The Role of Climate on Hydrologic Extremes in the Northern Great Plains Region: Updates from the National Climate Assessment
Speaker: Ben Livneh
Assistant Professor, Civil Environmental and Architectural Engineering Fellow, Cooperative Institute for Research in Environmental Science, University of Colorado, Boulder CO
Time: 2:30:00 PM
Location: Hardin Hall Auditorium (Room 107)
The National Climate Assessment summarizes the impacts of climate change on the United States, now and in the future. This presentation will begin with an overview of the 4th National Climate Assessment (NCA4). Next, water-related science from Dr. Livneh's team will be presented focused on understanding the relationship between climate and extreme regional hydrologic events.
The research portion of this presentation will focus first on the recent 2012 drought event, which was accompanied by record deficits in precipitation and high temperatures during the May-August growing season. The primary objective is to understand the proximal causes of this drought event - whether driven by temperature versus precipitation - as well as important regional features of drought events more generally. Land Surface Model (LSM) simulations driven by daily observed meteorological forcing from 1950-2013 were first compared with satellite-derived terrestrial water anomalies, and the U.S. Drought Monitor. Growing season droughts resulting principally from rainfall deficits were found to have a unique signature relative to droughts accompanied by high temperatures or low antecedent. Results from climate change scenarios are presented to comment on plausible Great Plains soil moisture changes in a warmer world.
Interestingly in the same broad region, observations reveal a sharp increase in the Upper Missouri River Basin's year-to-year streamflow variability.
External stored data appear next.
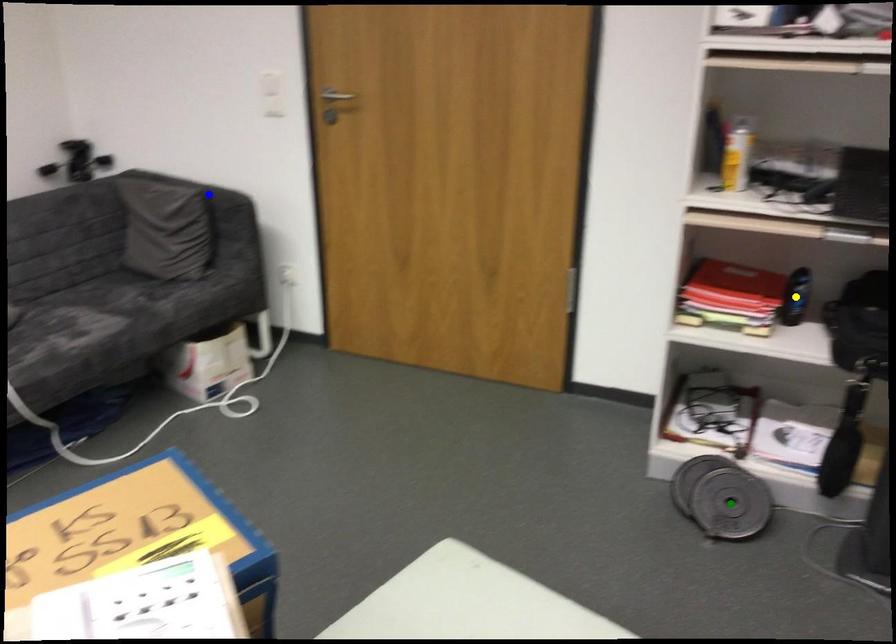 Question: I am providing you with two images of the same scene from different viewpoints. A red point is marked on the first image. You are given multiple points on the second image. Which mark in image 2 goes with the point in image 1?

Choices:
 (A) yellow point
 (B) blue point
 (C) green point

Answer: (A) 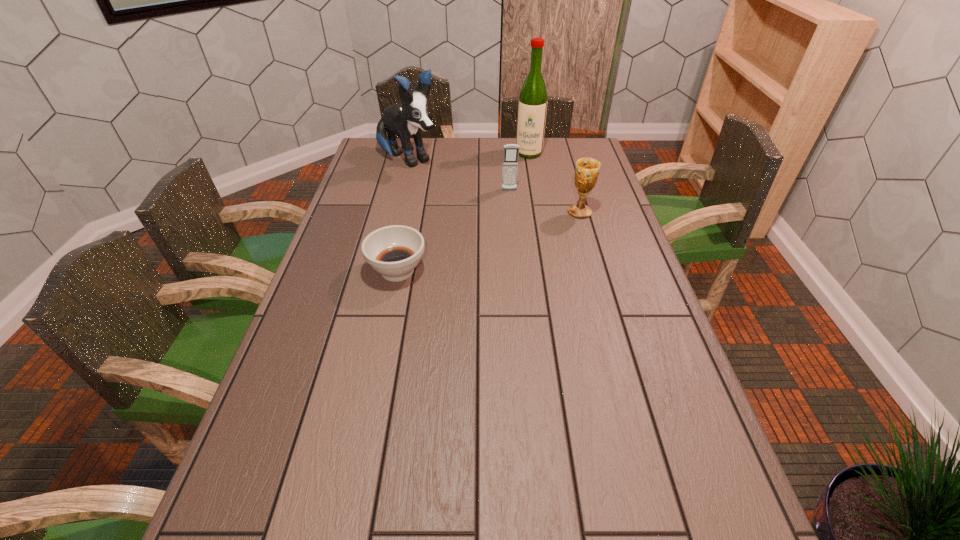 Locate an element on the screen. The height and width of the screenshot is (540, 960). blank space located on the front-facing side of the third object from right to left is located at coordinates (516, 262).

Identify the location of free point located on the front-facing side of the third object from right to left. The image size is (960, 540). (516, 267).

This screenshot has height=540, width=960. I want to click on free space located 0.140m on the front-facing side of the third object from right to left, so click(x=512, y=215).

Where is `vacant space located on the label of the fourth object from left to right`? vacant space located on the label of the fourth object from left to right is located at coordinates (516, 204).

Where is `vacant space located 0.080m on the label of the fourth object from left to right`? Image resolution: width=960 pixels, height=540 pixels. vacant space located 0.080m on the label of the fourth object from left to right is located at coordinates (525, 170).

Where is `vacant space located on the label of the fourth object from left to right`? vacant space located on the label of the fourth object from left to right is located at coordinates (523, 176).

Identify the location of free point located on the front-facing side of the puppy. Image resolution: width=960 pixels, height=540 pixels. (456, 193).

Locate an element on the screen. blank area located on the front-facing side of the puppy is located at coordinates (447, 187).

The image size is (960, 540). Find the location of `free region located on the front-facing side of the puppy`. free region located on the front-facing side of the puppy is located at coordinates (438, 181).

Identify the location of liquor that is at the far edge. Image resolution: width=960 pixels, height=540 pixels. (532, 106). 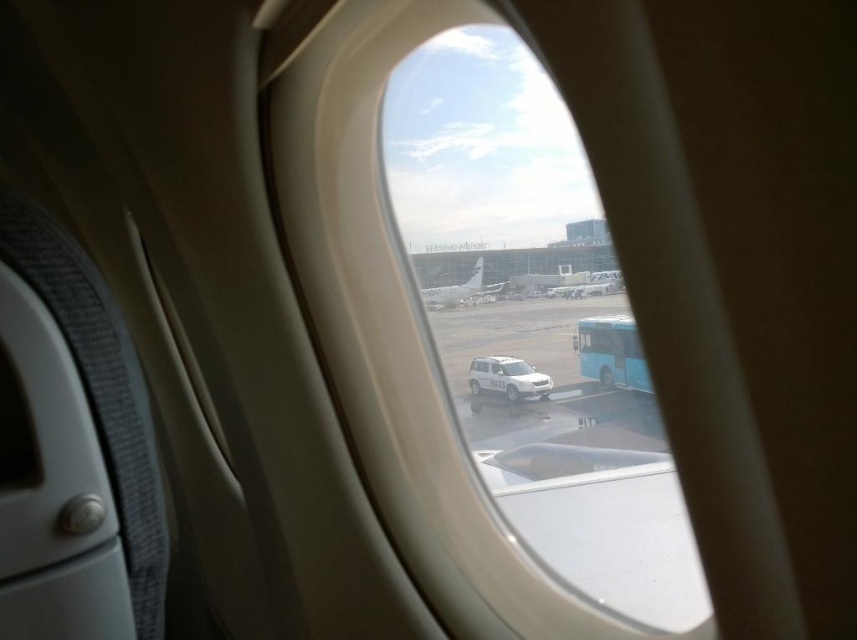 Between point (482, 292) and point (597, 278), which one is positioned in front?

Positioned in front is point (597, 278).

In the scene shown: Is white matte airplane at center taller than metallic silver airplane at center?

No, white matte airplane at center is not taller than metallic silver airplane at center.

Image resolution: width=857 pixels, height=640 pixels. I want to click on white matte airplane at center, so click(460, 289).

The image size is (857, 640). What are the coordinates of `white matte airplane at center` in the screenshot? It's located at (460, 289). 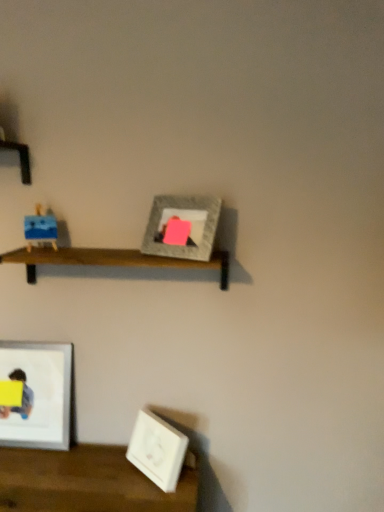 Image resolution: width=384 pixels, height=512 pixels. Find the location of `vacant space in front of matte blue toy at left`. vacant space in front of matte blue toy at left is located at coordinates (39, 254). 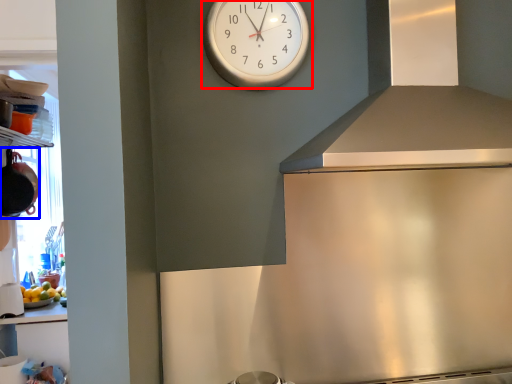 Question: Among these objects, which one is nearest to the camera, wall clock (highlighted by a red box) or appliance (highlighted by a blue box)?

Choices:
 (A) wall clock
 (B) appliance

Answer: (A) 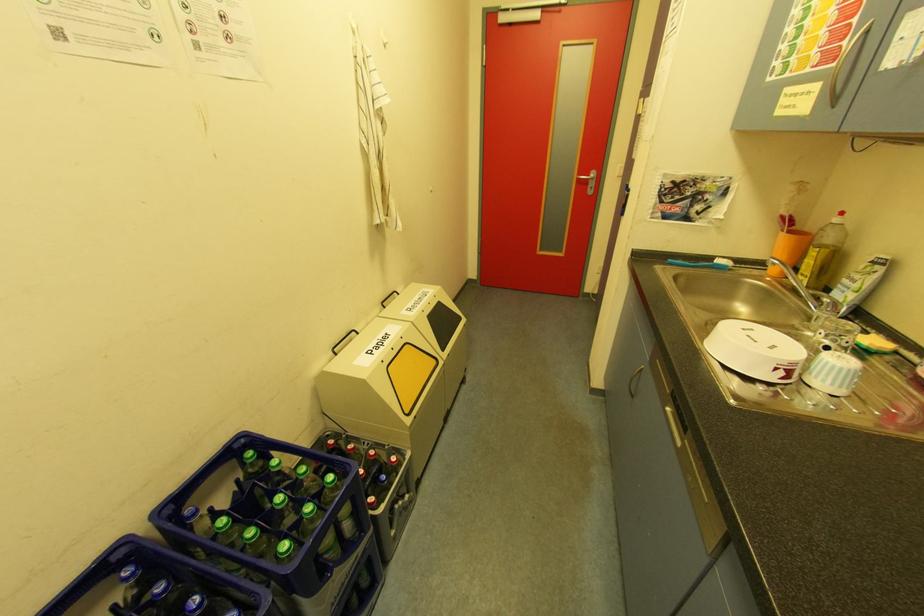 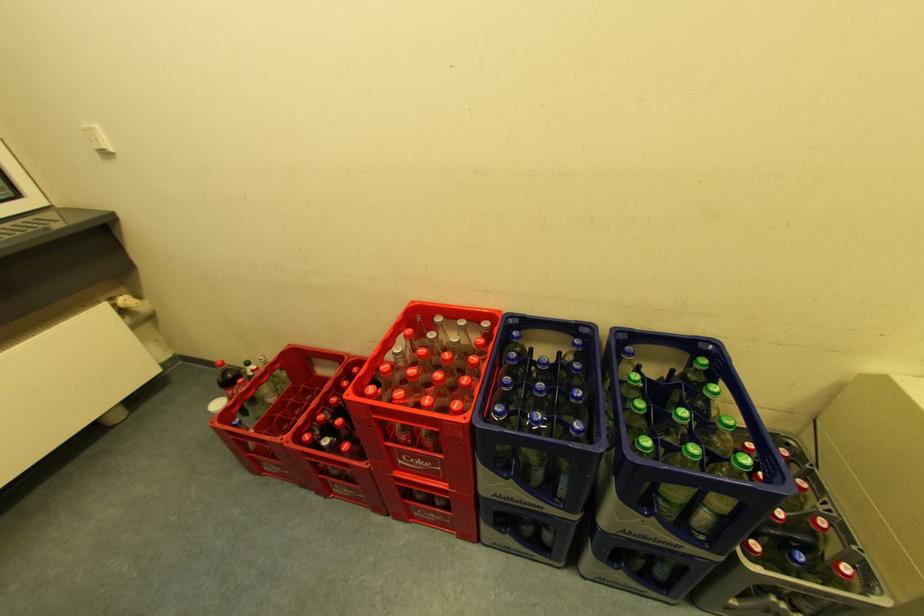 Based on the continuous images, in which direction is the camera rotating?

The camera's rotation is toward left-down. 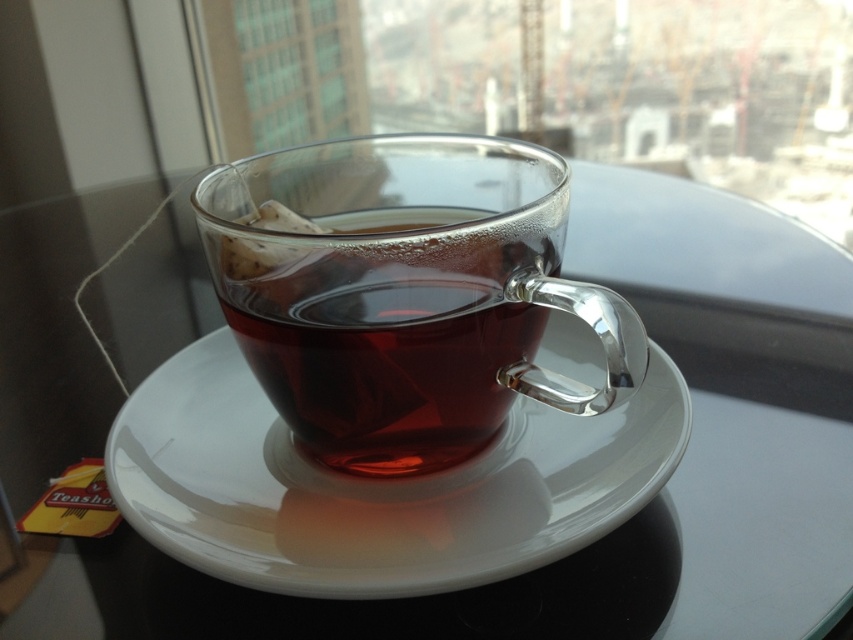 You are a waiter in a cafe and need to place a white glossy saucer at center and a transparent glass cup at center on a table. The customer has requested that the cup must be placed above the saucer to prevent spills. Can you arrange them correctly according to the customer request?

Yes, the white glossy saucer at center is located below the transparent glass cup at center, so the arrangement already meets the customer request.

You are a barista preparing a drink and need to place the transparent glass cup at center on the white glossy saucer at center. According to the scene, is the saucer positioned correctly to the right of the cup?

The white glossy saucer at center is to the right of the transparent glass cup at center, so yes, the saucer is positioned correctly to the right of the cup.

You are standing in a room with a window showing a cityscape. You see a transparent glass teacup with a tea bag on a saucer. Where is the saucer located relative to the point marked by coordinates (375, 484)?

The white glossy saucer at center is located exactly at the coordinates (375, 484).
The variability of annual streamflow in the 20-year period 1993-2012 has doubled relative to the 20th century, with a disproportionate number of high streamflow years observed after 1993. Yet comparable changes in the variability of precipitation and temperature have not been observed. Of particular interest was the 2011 Missouri basin flood event that represented the largest flood records since observations began in 1898. Here I attempt to diagnose the causes of the streamflow changes, focusing on the relationship between land surface physics and the evolving characteristics of the meteorology. Outcomes of this research are expected to be broadly relevant in light of recent concerns over intensification of the hydrological cycle.
Ben Livneh grew up in Ontario Canada. He earned his first two Civil Engineering degrees at the University of Western Ontario. He earned his Ph.D. degree at the University of Washington under the guidance of Dennis P. Lettenmaier, where he worked on a wide range of problems related to large-scale computational hydrology. His dissertation focused on the development of the Unified Land Model (ULM)--a merger of two operational models: the Sacramento Soil Moisture Accounting Model and the Noah Land Surface Model. During his time in Seattle, Ben also taught several courses at Seattle University. He now leads a research group in the department of Civil, Environmental, and Architectural Engineering and he is also a Cooperative Institute for Research in Environmental Sciences (CIRES) fellow. Professor Livneh's research group addresses physical hydrology problems across multiple scales. Major research themes include physically-based hydrologic model development, land-cover/land-use change, snow hydrology, and hydroclimatology. The group is focused on applying models in innovative ways that integrate remote sensing and in situ observations to understand how changes in climate and land cover will affect water availability at the land surface. Professor Livneh frequently interacts with scientists at the Western Water Assessment, with the departments of Geography, INSTAAR, and ATOC.